A CFD is a derivative financial instrument that repeats the movement of its underlying (underlying) asset. Share CFDs, for example, allow you to make a profit or loss in the event of a change in the price of shares, but the shares themselves are not acquired. In essence, these are contracts between the client and the broker, and they have significant advantages that have brought them popularity over the past years. We will talk about them in this article.
How does it work?
If the ask price is 15.50, and 100 shares are bought for it, then the cost of this transaction is $ 1,550. If you work through an ordinary broker, then with a credit lever of 2: 1 (50%), you will need to have at least $ 775. Working through a CFD broker, where the leverage is often 20: 1 (5%), you will need to deposit only $ 77.5.
Opening a position, you immediately get a loss equal to the size of the spread. Therefore, if the size of the spread is 6 cents, then the price will need to be advanced by 6 cents at least in order for you to go to breakeven. In addition, it is possible that you will have to pay a commission and interest on the credit lever (when moving positions to the next day). This is the disadvantage of CFD trading.

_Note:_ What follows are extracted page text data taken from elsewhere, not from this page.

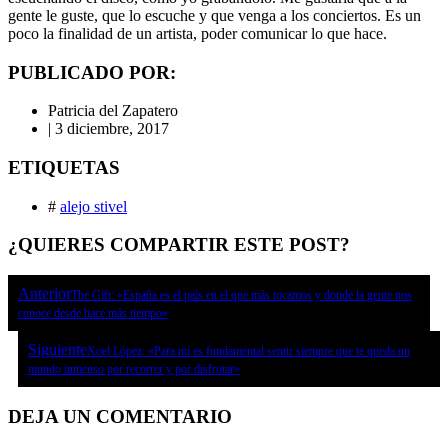
gente le guste, que lo escuche y que venga a los conciertos. Es un
poco la finalidad de un artista, poder comunicar lo que hace.
PUBLICADO POR:
Patricia del Zapatero
|
3 diciembre, 2017
ETIQUETAS
#
alejo stivel
¿QUIERES COMPARTIR ESTE POST?
Anterior
The Gift: «España es el país en el que más tocamos y donde la gente nos
conoce desde hace más tiempo»
Siguiente
Xoel López: «Para mí es fundamental sentir siempre que te queda un
mundo inmenso por recorrer y por disfrutar»
DEJA UN COMENTARIO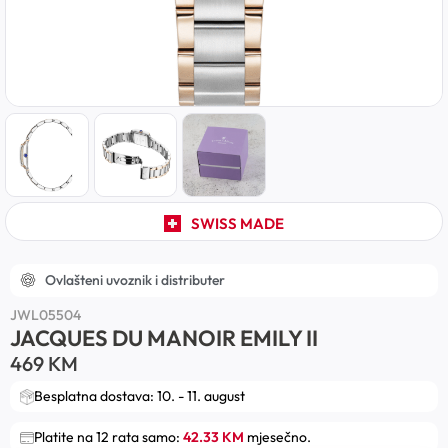
SWISS MADE
Ovlašteni uvoznik i distributer
JWL05504
JACQUES DU MANOIR EMILY II
469
KM
Besplatna dostava: 10. - 11. august
Platite na 12 rata samo:
42.33 KM
mjesečno.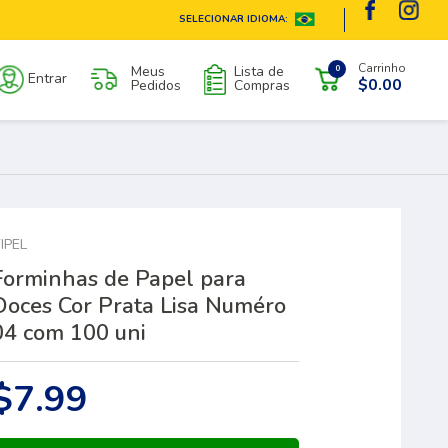
SELECIONAR IDIOMA:
Carrinho
Meus
Lista de
0
Entrar
$0.00
Pedidos
Compras
IPEL
Forminhas de Papel para
Doces Cor Prata Lisa Numéro
04 com 100 uni
$7.99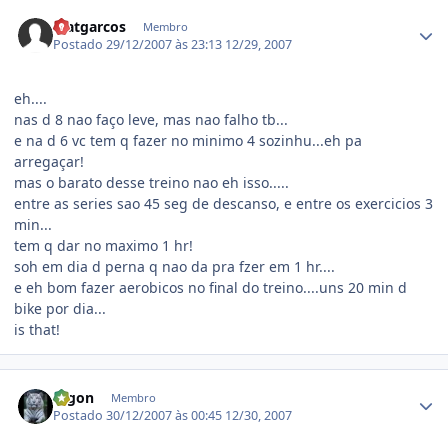
Estatísticas do autor
Matgarcos
Membro
Postado
29/12/2007 às 23:13
12/29, 2007
eh....
nas d 8 nao faço leve, mas nao falho tb...
e na d 6 vc tem q fazer no minimo 4 sozinhu...eh pa
arregaçar!
mas o barato desse treino nao eh isso.....
entre as series sao 45 seg de descanso, e entre os exercicios 3
min...
tem q dar no maximo 1 hr!
soh em dia d perna q nao da pra fzer em 1 hr....
e eh bom fazer aerobicos no final do treino....uns 20 min d
bike por dia...
is that!
Estatísticas do autor
Digon
Membro
Postado
30/12/2007 às 00:45
12/30, 2007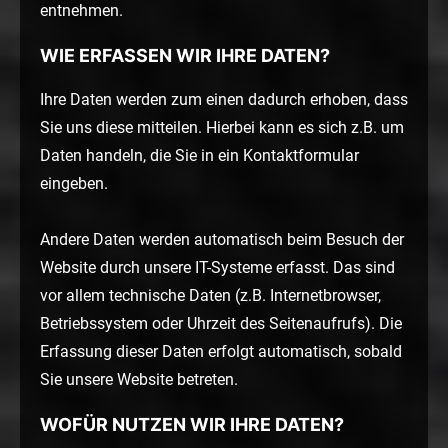
entnehmen.
WIE ERFASSEN WIR IHRE DATEN?
Ihre Daten werden zum einen dadurch erhoben, dass
Sie uns diese mitteilen. Hierbei kann es sich z.B. um
Daten handeln, die Sie in ein Kontaktformular
eingeben.
Andere Daten werden automatisch beim Besuch der
Website durch unsere IT-Systeme erfasst. Das sind
vor allem technische Daten (z.B. Internetbrowser,
Betriebssystem oder Uhrzeit des Seitenaufrufs). Die
Erfassung dieser Daten erfolgt automatisch, sobald
Sie unsere Website betreten.
WOFÜR NUTZEN WIR IHRE DATEN?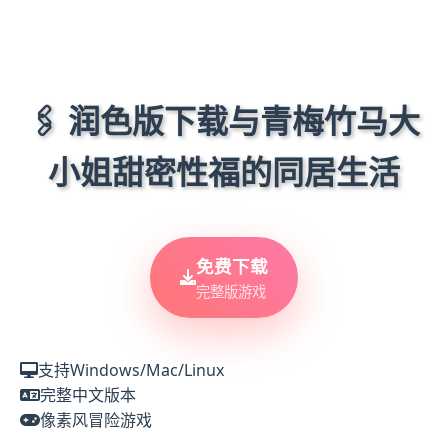
🖇️ 润色版下载与青梅竹马大
小姐甜密性福的同居生活
免费下载
完整版游戏
支持Windows/Mac/Linux
完整中文版本
像素风冒险游戏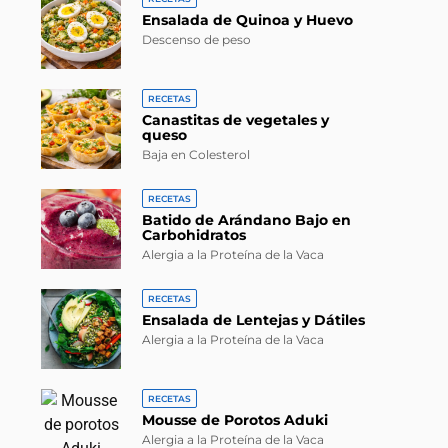
Ensalada de Quinoa y Huevo
Descenso de peso
RECETAS
Canastitas de vegetales y
queso
Baja en Colesterol
RECETAS
Batido de Arándano Bajo en
Carbohidratos
Alergia a la Proteína de la Vaca
RECETAS
Ensalada de Lentejas y Dátiles
Alergia a la Proteína de la Vaca
RECETAS
Mousse de Porotos Aduki
Alergia a la Proteína de la Vaca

If the underlying asset rises in price and the bid price reaches 16.00, the acquired CFD contract can be sold at a profit of $ 50, which will be $ 50 / 1,500 = 3.2% return on capital.
The advantages of CFD trading
• Great leverage. CFD-trading provides a much larger leverage than traditional trading. For some CFDs, standard leverage is 50: 1 (2%). Sometimes the margin requirements will be 20% (i.e. 5: 1) and even more. The greater the leverage, the lower the margin requirements, that is, the investor / trader spends his own capital much less, and has a larger potential for profit. However, as for the loss.
• Access to global markets from a single trading platform. Traders can easily trade in any market in the world through their CFD broker.
• No restrictions on short positions and stock lending. In some markets there are rules prohibiting the opening of short positions in certain conditions. The CFD market as a whole has no such restrictions. You can sell shares without coverage at any time, and since no title to the underlying asset is transferred, there is no need to hold these shares.
• CFD brokers use the same types of orders as traditional brokers: stop orders, limit orders, as well as conditional orders like “One cancels the other” (OCO), etc. Some brokers even offer guaranteed stop orders for a fee.
• CFD brokers often do not charge commissions or fees to enter or exit a position. Instead, they take money from the spread – by buying, the trader must pay the ask price, and by selling – the bid. Depending on the volatility of the underlying asset, the spread may narrow and expand, although, as a rule, it is fixed.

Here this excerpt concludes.